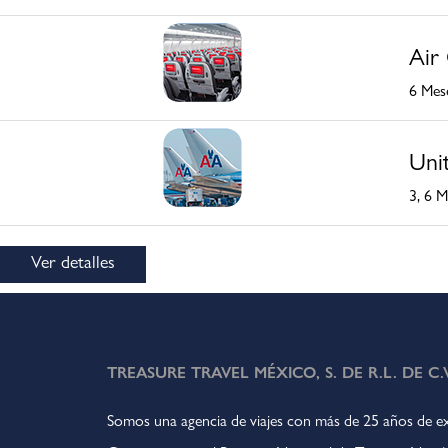
Air
6 Mese
Unit
3, 6 M
Ver detalles
TREASURE TRAVEL MÉXICO, S. DE R.L. DE C.V
Somos una agencia de viajes con más de 25 años de ex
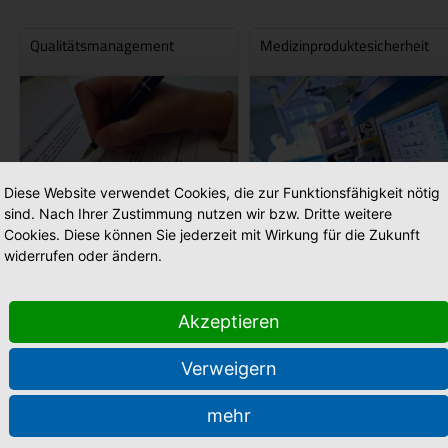
Qualitätsmanagement
Medizinproduktesicherheit
Diese Website verwendet Cookies, die zur Funktionsfähigkeit nötig
sind. Nach Ihrer Zustimmung nutzen wir bzw. Dritte weitere
Cookies. Diese können Sie jederzeit mit Wirkung für die Zukunft
widerrufen oder ändern.
Akzeptieren
Stellenmarkt
Verweigern
mehr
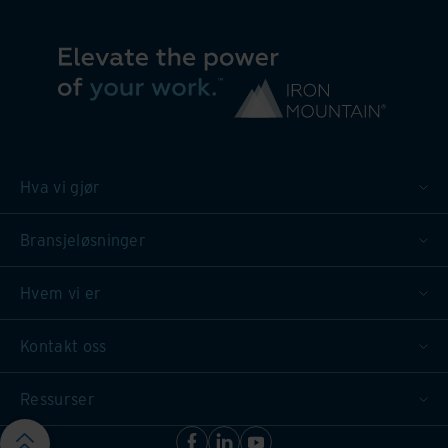
Hva vi gjør
Bransjeløsninger
Hvem vi er
Kontakt oss
Ressurser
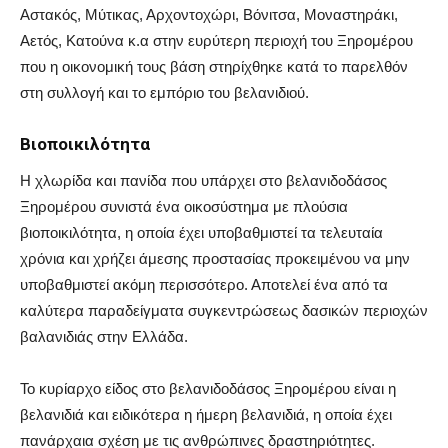
Αστακός, Μύτικας, Αρχοντοχώρι, Βόνιτσα, Μοναστηράκι,
Αετός, Κατούνα κ.α στην ευρύτερη περιοχή του Ξηρομέρου
που η οικονομική τους βάση στηρίχθηκε κατά το παρελθόν
στη συλλογή και το εμπόριο του βελανιδιού.
Βιοποικιλότητα
Η χλωρίδα και πανίδα που υπάρχει στο βελανιδοδάσος
Ξηρομέρου συνιστά ένα οικοσύστημα με πλούσια
βιοποικιλότητα, η οποία έχει υποβαθμιστεί τα τελευταία
χρόνια και χρήζει άμεσης προστασίας προκειμένου να μην
υποβαθμιστεί ακόμη περισσότερο. Αποτελεί ένα από τα
καλύτερα παραδείγματα συγκεντρώσεως δασικών περιοχών
βαλανιδιάς στην Ελλάδα.
Το κυρίαρχο είδος στο βελανιδοδάσος Ξηρομέρου είναι η
βελανιδιά και ειδικότερα η ήμερη βελανιδιά, η οποία έχει
πανάρχαια σχέση με τις ανθρώπινες δραστηριότητες.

◆ ◆ ◆ ◆

**YOUR OBJECTIVE:** In the listing above, find the line containing "Akzeptieren" and the line containing "καλύτερα παραδείγματα συγκεντρώσεως", then return both of them and every line between, exactly, without pictures.

**WRITTEN ANSWER:**
Akzeptieren
Stellenmarkt
Verweigern
mehr
Hva vi gjør
Bransjeløsninger
Hvem vi er
Kontakt oss
Ressurser
Αστακός, Μύτικας, Αρχοντοχώρι, Βόνιτσα, Μοναστηράκι,
Αετός, Κατούνα κ.α στην ευρύτερη περιοχή του Ξηρομέρου
που η οικονομική τους βάση στηρίχθηκε κατά το παρελθόν
στη συλλογή και το εμπόριο του βελανιδιού.
Βιοποικιλότητα
Η χλωρίδα και πανίδα που υπάρχει στο βελανιδοδάσος
Ξηρομέρου συνιστά ένα οικοσύστημα με πλούσια
βιοποικιλότητα, η οποία έχει υποβαθμιστεί τα τελευταία
χρόνια και χρήζει άμεσης προστασίας προκειμένου να μην
υποβαθμιστεί ακόμη περισσότερο. Αποτελεί ένα από τα
καλύτερα παραδείγματα συγκεντρώσεως δασικών περιοχών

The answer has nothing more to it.